EXERCISE MATERIAL.
• • •
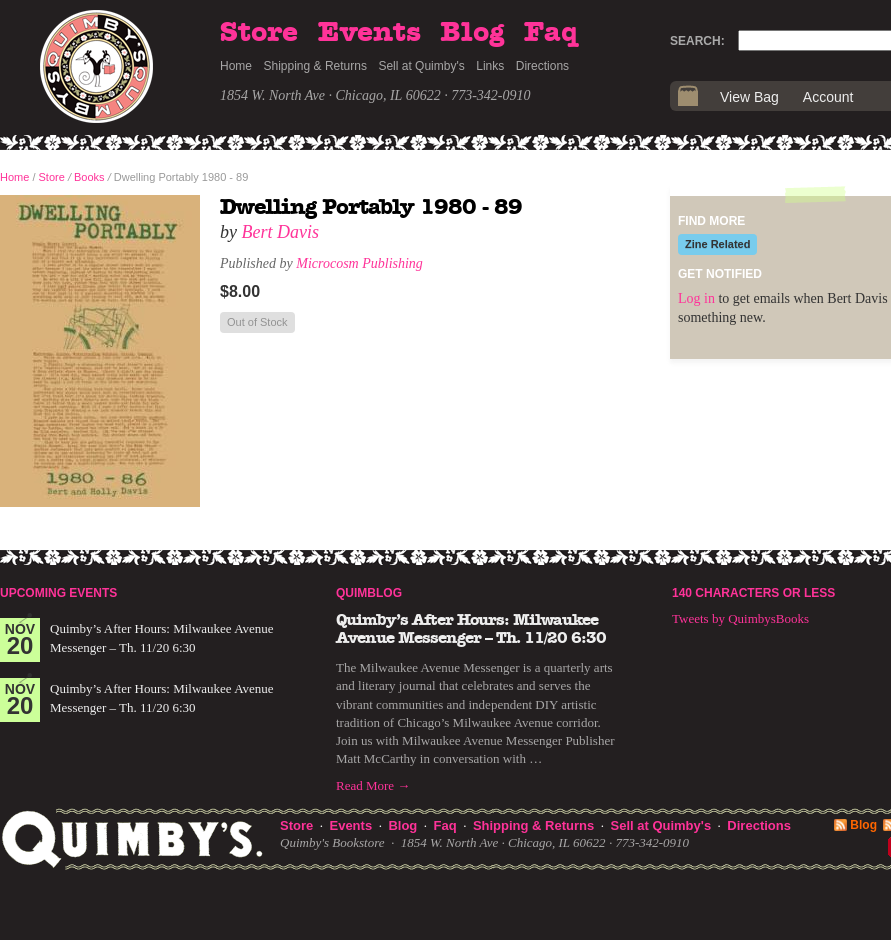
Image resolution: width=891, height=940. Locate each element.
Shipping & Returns (315, 66)
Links (490, 66)
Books (89, 177)
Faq (551, 33)
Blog (472, 33)
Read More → (373, 785)
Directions (542, 66)
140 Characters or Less (753, 593)
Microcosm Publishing (359, 263)
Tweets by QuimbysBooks (740, 618)
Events (369, 33)
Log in (696, 298)
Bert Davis (280, 232)
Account (828, 97)
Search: (697, 41)
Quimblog (369, 593)
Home (236, 66)
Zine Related (717, 244)
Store (259, 33)
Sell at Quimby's (421, 66)
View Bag (749, 97)
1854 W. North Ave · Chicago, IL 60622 (330, 95)
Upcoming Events (58, 593)
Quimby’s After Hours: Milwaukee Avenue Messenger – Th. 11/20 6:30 (471, 629)
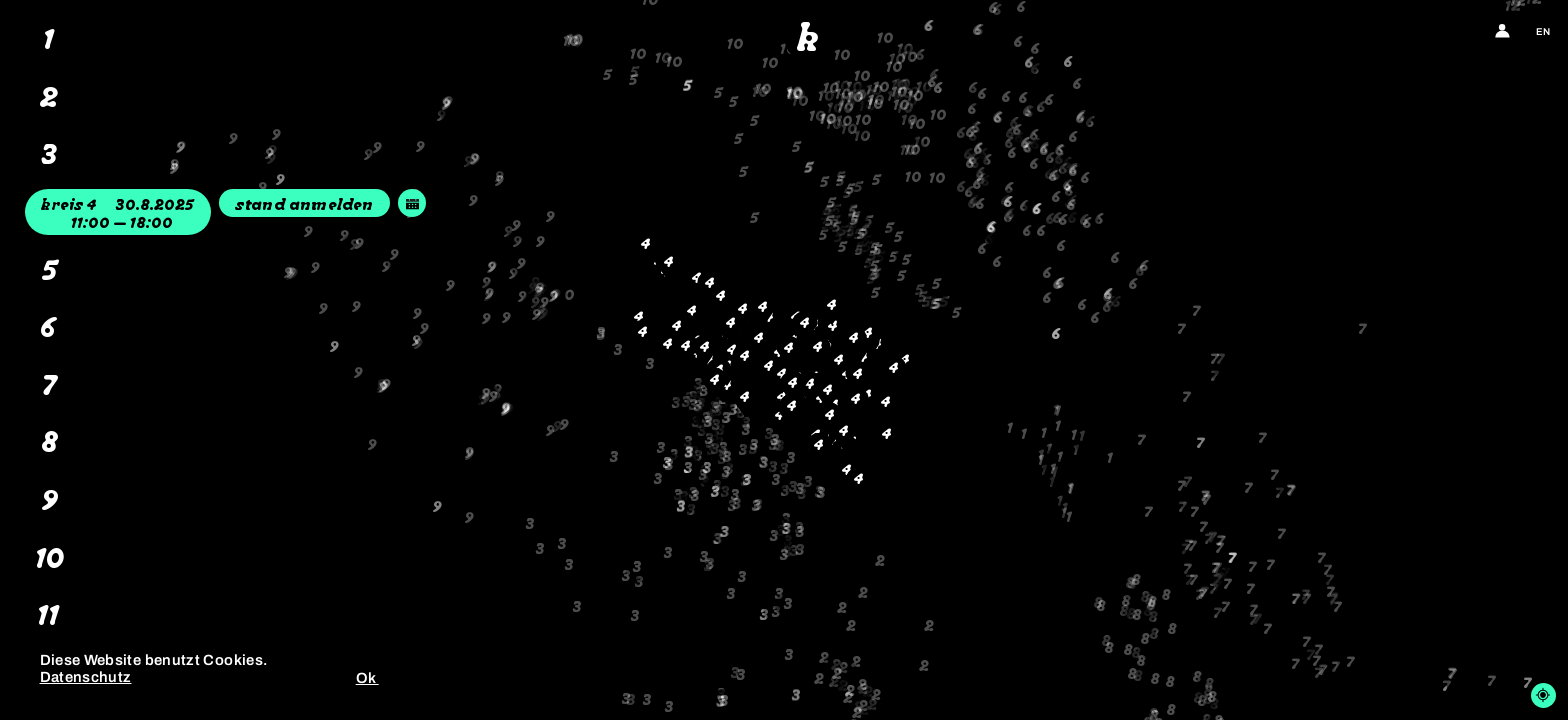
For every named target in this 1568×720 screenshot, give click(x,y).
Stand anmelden (304, 206)
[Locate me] (1543, 695)
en (1543, 31)
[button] (731, 617)
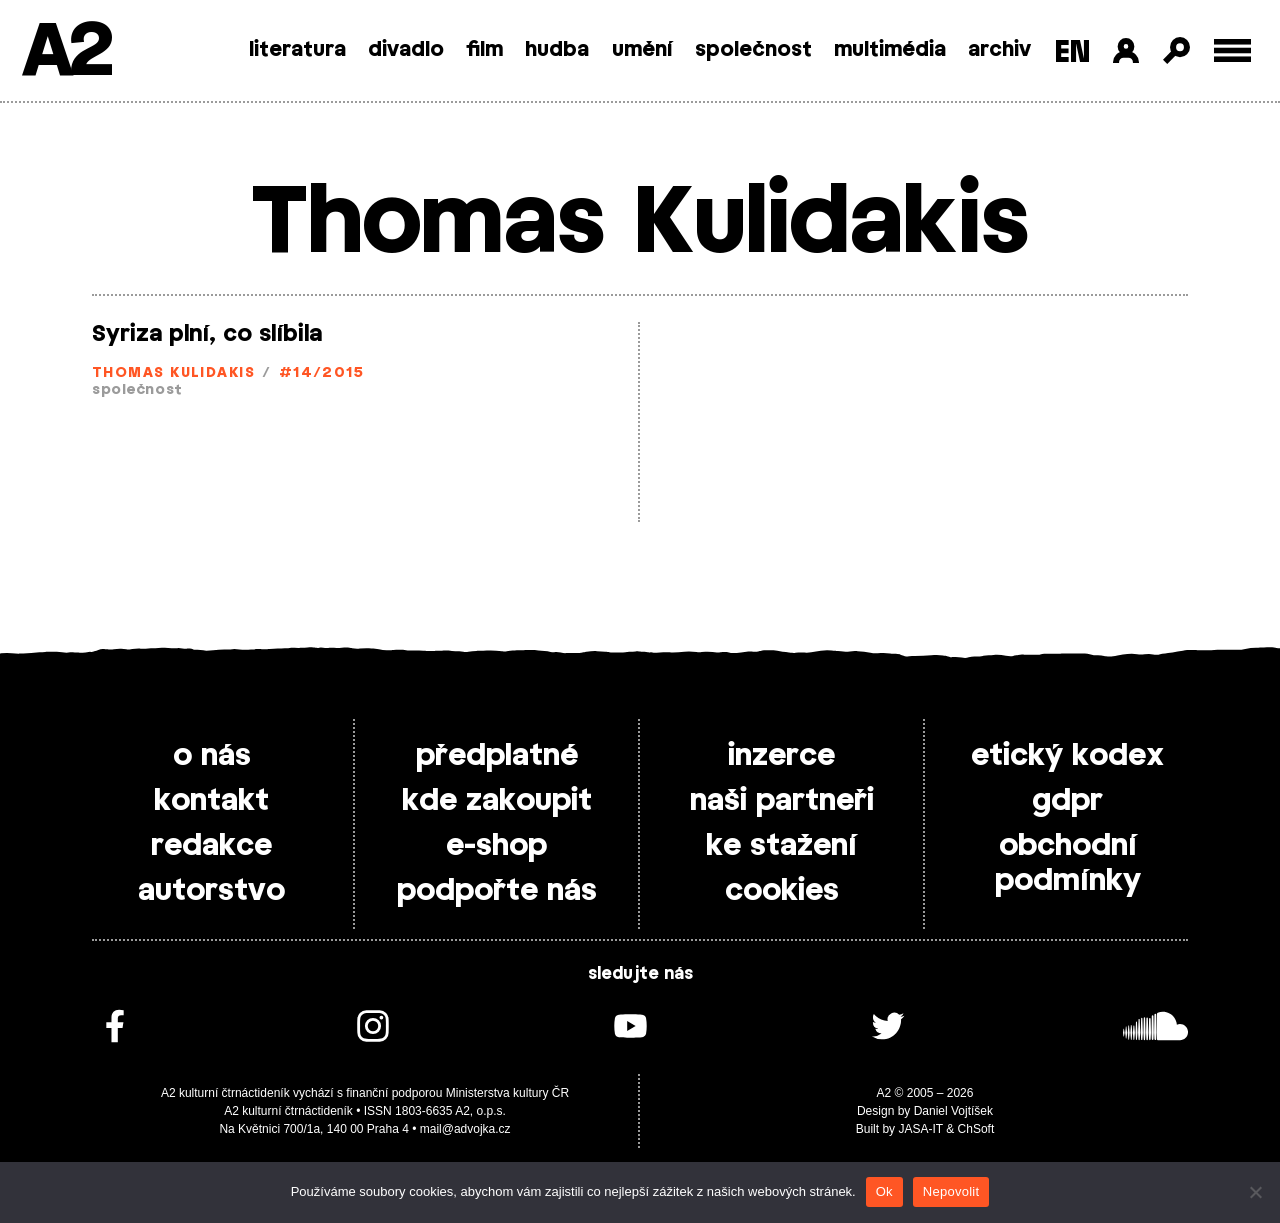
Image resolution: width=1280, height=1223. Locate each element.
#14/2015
• • •
WHAT YOU SHOULD DO. With the pictures removed, please retype each record exactly.

ANSWER TO THIS TASK.
Image resolution: width=891, height=940. Locate each element.
Shipping & Returns (315, 66)
Links (490, 66)
Books (89, 177)
Faq (551, 33)
Blog (472, 33)
Read More → (373, 785)
Directions (542, 66)
140 Characters or Less (753, 593)
Microcosm Publishing (359, 263)
Tweets by QuimbysBooks (740, 618)
Events (369, 33)
Log in (696, 298)
Bert Davis (280, 232)
Account (828, 97)
Search: (697, 41)
Quimblog (369, 593)
Home (236, 66)
Zine Related (717, 244)
Store (259, 33)
Sell at Quimby's (421, 66)
View Bag (749, 97)
1854 W. North Ave · Chicago, IL 60622 (330, 95)
Upcoming Events (58, 593)
Quimby’s After Hours: Milwaukee Avenue Messenger – Th. 11/20 6:30 (471, 629)
For every named target in this 1568×720 screenshot, give click(x,y).
Stand anmelden (304, 206)
[Locate me] (1543, 695)
en (1543, 31)
[button] (731, 617)
Image resolution: width=1280, height=1223. Locate each element.
#14/2015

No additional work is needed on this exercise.